The bluetongue virus has been detected on four sheep farms in North Holland and Utrecht. It is the first time since 2009 that the disease, which poses no threat to humans, has been found in the Netherlands again.
Bluetongue is a disease that only ruminants such as sheep, cattle and goats can get. Since 2012, the Netherlands has had a so-called EU-free status, because our country was bluetongue-free for three years. This made it easier for the Netherlands to export animals. They no longer needed to be vaccinated.
That free status has now expired, outgoing Minister of Agriculture Adema reports in a letter to the House of Representatives. “I understand that there may be concerns about this and I am therefore discussing this with the relevant sectors.” For example, he discusses a suitable vaccine.
“This is a shock for the keepers in question and very annoying for the sick animals,” Adema continues. Source and contact investigations are being carried out and the infected companies are temporarily blocked. “This means that temporarily, except for slaughter, no animals or living products may be removed.”
Insect repellent measures
Bluetongue is spread through midges, a type of mosquito, and not through direct contact between infected animals. “So unfortunately we have to take into account the fact that more positive cases will be found in the coming period,” the minister writes. However, the companies must take insect repellent measures where possible to prevent further spread.

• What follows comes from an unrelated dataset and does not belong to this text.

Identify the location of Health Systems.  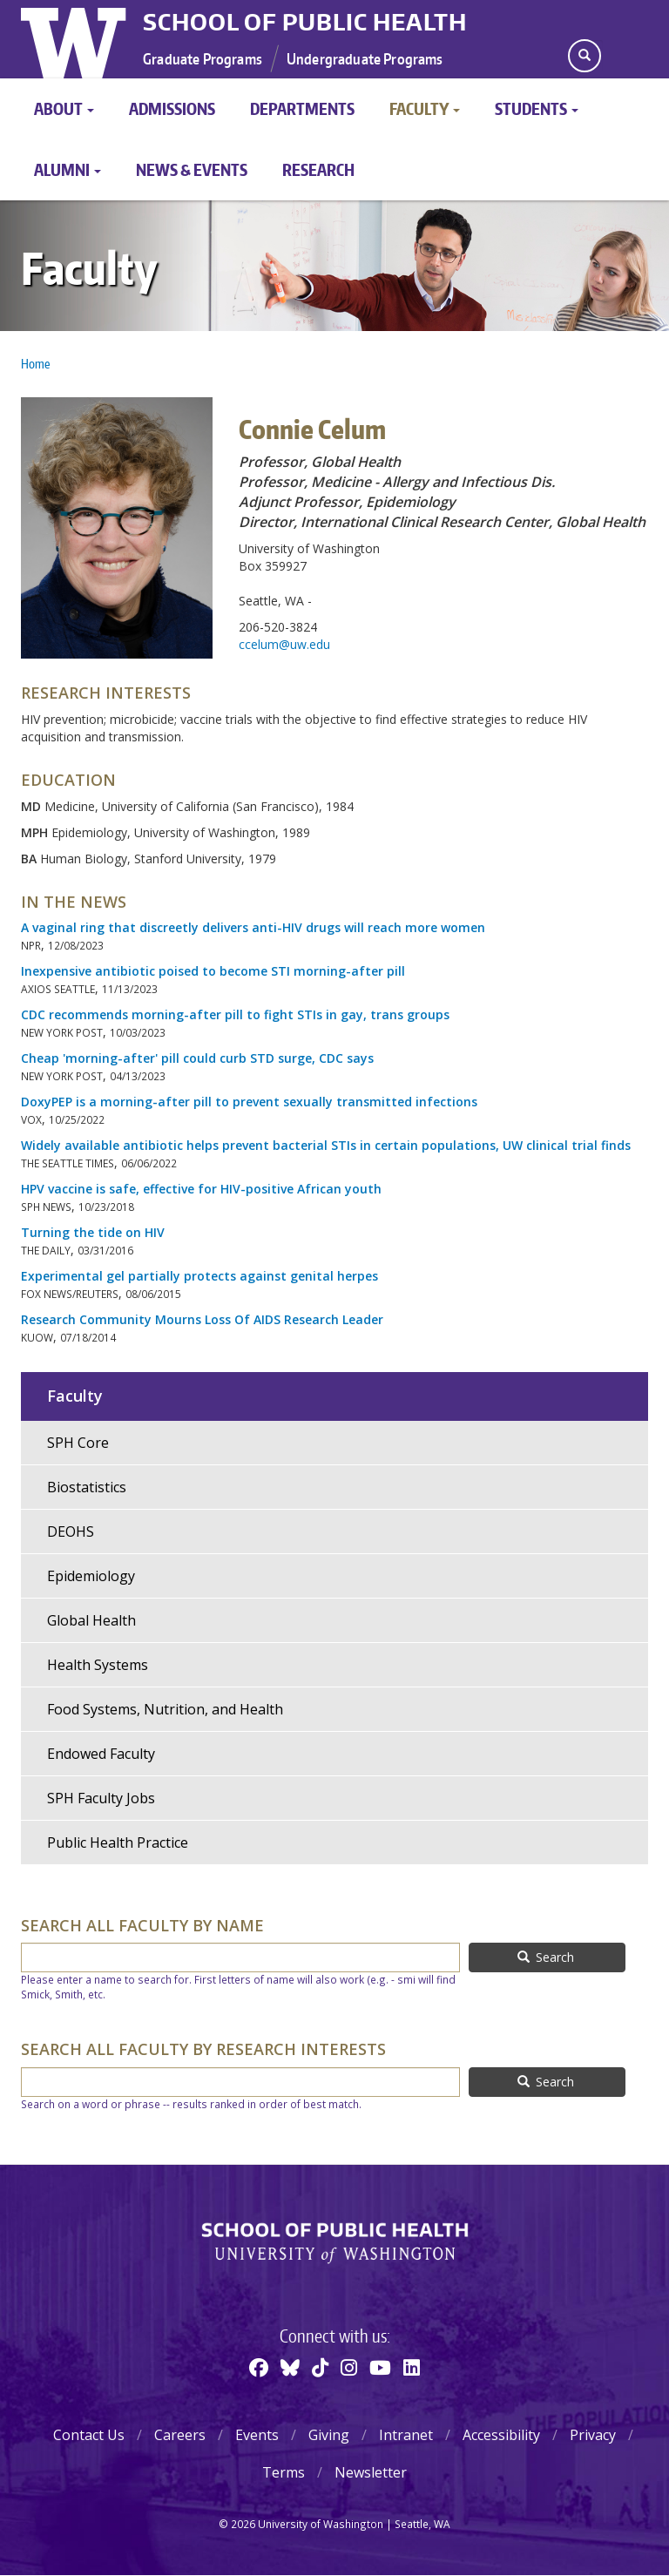
(97, 1664).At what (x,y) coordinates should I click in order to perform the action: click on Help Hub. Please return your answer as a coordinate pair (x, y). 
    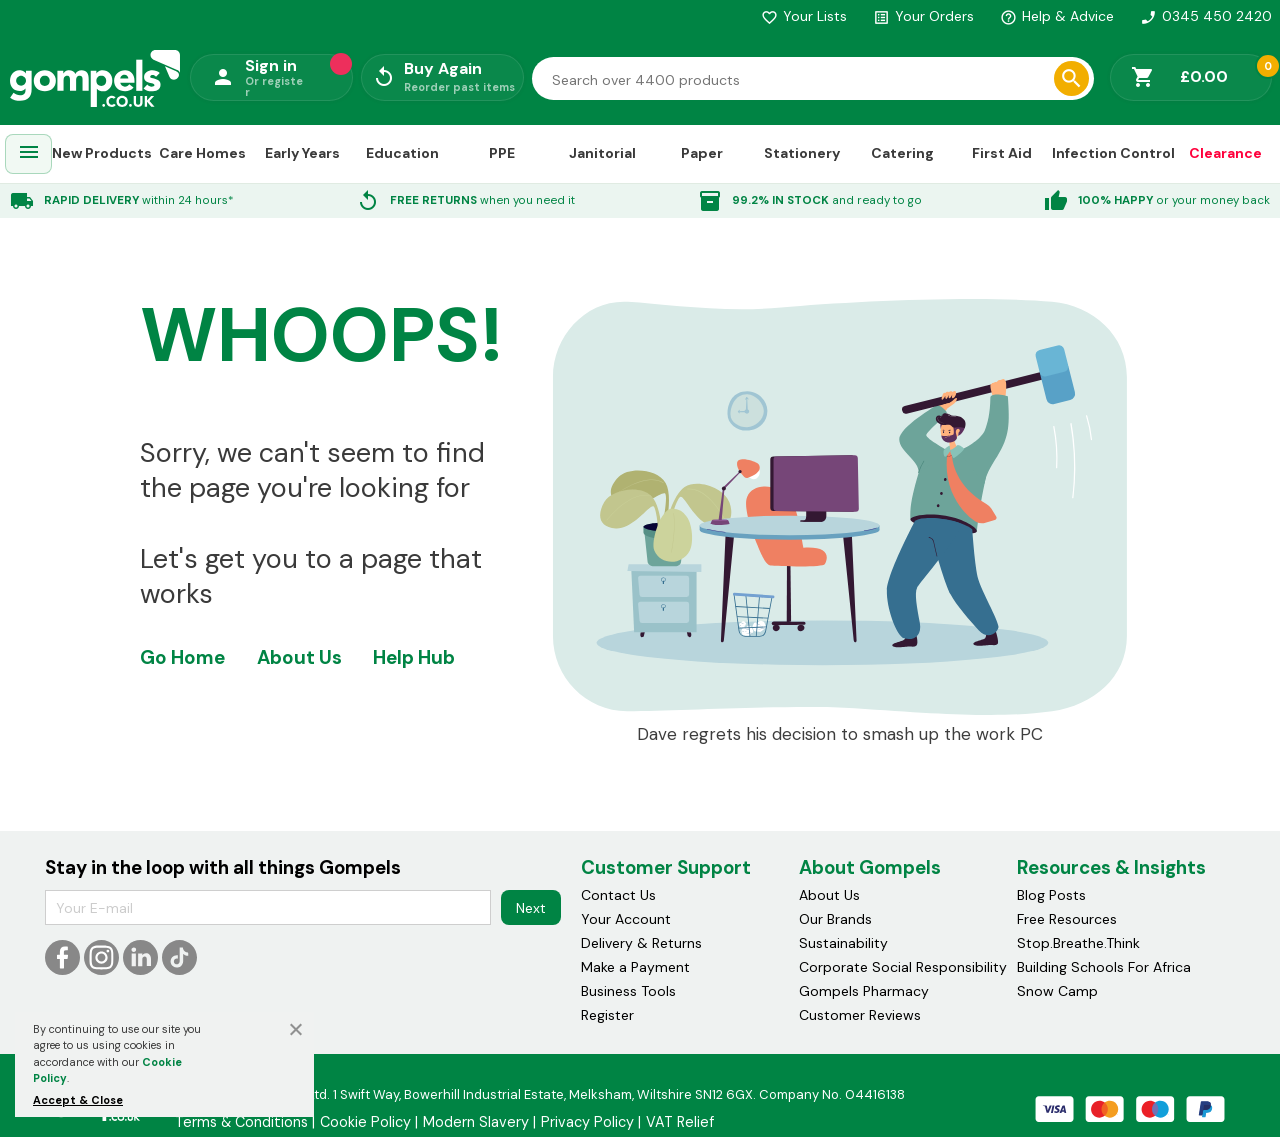
    Looking at the image, I should click on (414, 657).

Bluetongue was first detected in the Netherlands in 2006. In May 2008, the first animals were vaccinated against the disease. Animals also became infected in many other countries of the European Union.
Unlike bird flu, bluetongue does not require culling, says Adema. They can get quite sick.
LTO Netherlands mentions, among other things, high fever, swollen lips and tongue, nasal discharge, drooling and red to purple-blue mucous membranes as symptoms in sheep with blue tongue.